To calculate the cost of the drugs, we considered the cost per mg and applied it to doses as described in the trials. Each rituximab treatment comprises 4 cycles of 375 mg for each square metre of body surface [32], implying a daily dose of 25 mg for 17.13% of the patients, a dose of 50 mg for 40.89% and a dose of 75 mg for 41.98% [19]. In the case of rituximab, an extra administration cost must be added; as the drug is administered in the hospital, we have assumed it is equivalent to day-hospital costs.
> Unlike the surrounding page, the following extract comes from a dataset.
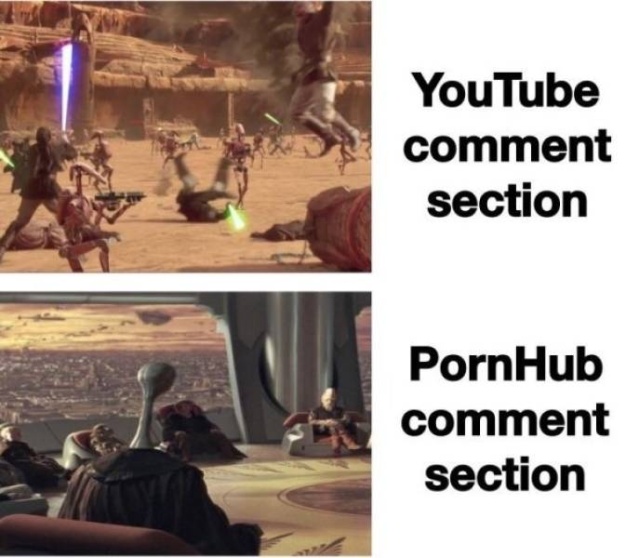 I want to click on silver wall, so click(x=294, y=369). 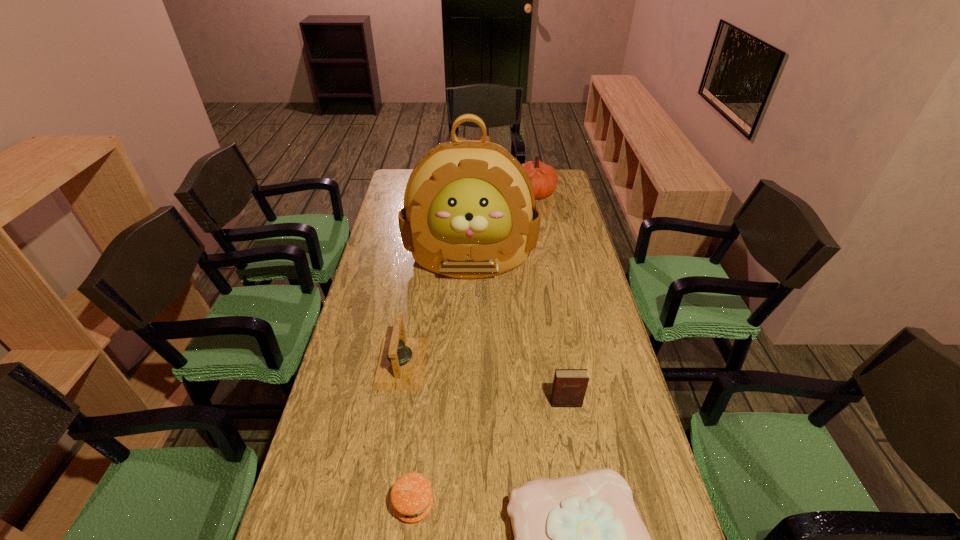 Where is `free region located on the front-facing side of the pumpkin`? This screenshot has width=960, height=540. free region located on the front-facing side of the pumpkin is located at coordinates (453, 192).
Table 6 shows the costs and their use in the model. Eltrombopag response is monitored weekly during the first 8 weeks and then once a month after week 8. For rituximab, monitoring is carried out weekly for the first 4 weeks and once a month after that. We assumed that a grade 2 bleeding cost is 0.6 times the cost of a specialist consultation plus 0.3 times the cost of an urgency consultation. For grade 3 bleedings, we assumed a diagnosis-related group (DRG) 174 (gastrointestinal bleeding) cost; for grade 4 bleedings, we assumed a cost of 0.2 times DRG 810 (medical intracranial haemorrhage) plus 0.8 times the cost of DRG 833 (surgical intracranial haemorrhage) and the cost of rehabilitation when applying. This rehabilitation process after grade 4 bleeding, when needed, was assumed to last 6 months and to include a monthly visit to the physiotherapy consultant, five physiotherapy and speech therapy sessions every week and three weekly occupational therapy sessions [35].
Sensitivity analysis
To analyse the effect of the different variables on the model results, we carried out 15 sensitivity analyses, described in Table 7.